A nabe is both a large clay hotpot and also the name of a dish. Tori-no-Mizutakiz is a chicken hotpot with chicken thigh meat with bone, chicken meatballs, tofu, shiitake, and vegetables served with ponzu dipping sauce.
We enjoy nabe with warm sake during our freezing winter months.
Eating nabe creates intimacy because family and close friends get together and share the feast.
When: Please go to Zoom Cooking Classes page of this website.
Ingredients Serve 4
Broth (nabe-tsuyu): 2 litres water, 20g kombu
Dipping Sauce (yuzu ponzu): 100ml soy sauce, 100ml yuzu juice (or lemon juice)
Yakumi, herb & spice: 50g grated daikon (white radish), chilli powder as needed, 4 tablespoons asatsuki Negi (or green onions)
Tsukune, chicken meatballs: 400g minced chicken thigh meat, a pinch of salt, 30g Yamato potato (or 1 tablespoon cornflour)
Zousui, rice porridge in chicken hotpot broth: 200g boiled rice or leftover-rice, 4 eggs, 4 tablespoon finely cut green onions, salt as needed
60g kuzukiri (dried noodles made from Yoshino-Kuzu arrowroot powder, if available)
2 chicken drumsticks with skin (Chop into large bite-size pieces)
carrot as needed (cut into 5mm medallions)
100g daikon (white radish peeled and cut into 5mm medallions and cut half)
200g cabbage (cut into large bite-size)
1 packet tofu (momen tofu or hard tofu is recommended, if available)
4 shiitake mushrooms (cut to remove stems)
6 Negi, or large green onion stems and leaves or leeks
1 bunch shungiku (chrysanthemums leaves) or Bok choy
Method
Put the minced chicken meat in a mixing bowl, add a pinch of salt and mix well with a spatula.
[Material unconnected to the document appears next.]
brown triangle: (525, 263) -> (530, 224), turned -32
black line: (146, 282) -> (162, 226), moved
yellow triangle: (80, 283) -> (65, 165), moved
Grind the Yamato potato (skin peeled) on the inside wall of a Japanese mortar and add it to the chicken meat. With a spatula, put the chicken meat paste onto a serving plate.
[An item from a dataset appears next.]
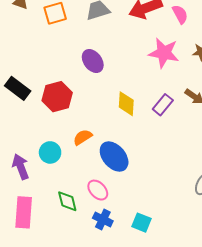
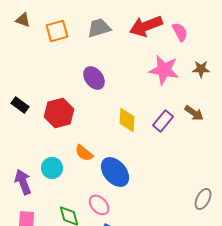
black rectangle: (18, 88) -> (20, 105), size x0.7
orange semicircle: (83, 137) -> (84, 153), turned -108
Boil the kuzukiri for about 5 minutes or as instructed on a packet, and dunk them into cold water and drain.
Cut the carrot into 5 mm medallions.
Cut the white radish into 5mm medallions and then cut into the half-moon shapes.
Cut the cabbage and tofu into bite-size pieces.
Remove the stems from the shiitake.
Cut the green onions diagonally into 2-inch long pieces.
In a water basin, wash the chrysanthemum leaves with running water to remove the dirt.
Cut tofu into large bite-size cubes.
Arrange all the above on a large serving plate.
How to enjoy the Chicken Nabe.
In a large clay pot or saucepan, add 2 litres of water and 20g kombu, half the chopped chicken thigh drumsticks, and the daikon radish and bring to a boil. Reduce the heat to medium and keep cooking the meat.
Put (B) the grated white radish, the chilli powder mixture, and the finely chopped green onions into the dipping sauce. When the chicken meat is cooked, start eating them with the dipping sauce.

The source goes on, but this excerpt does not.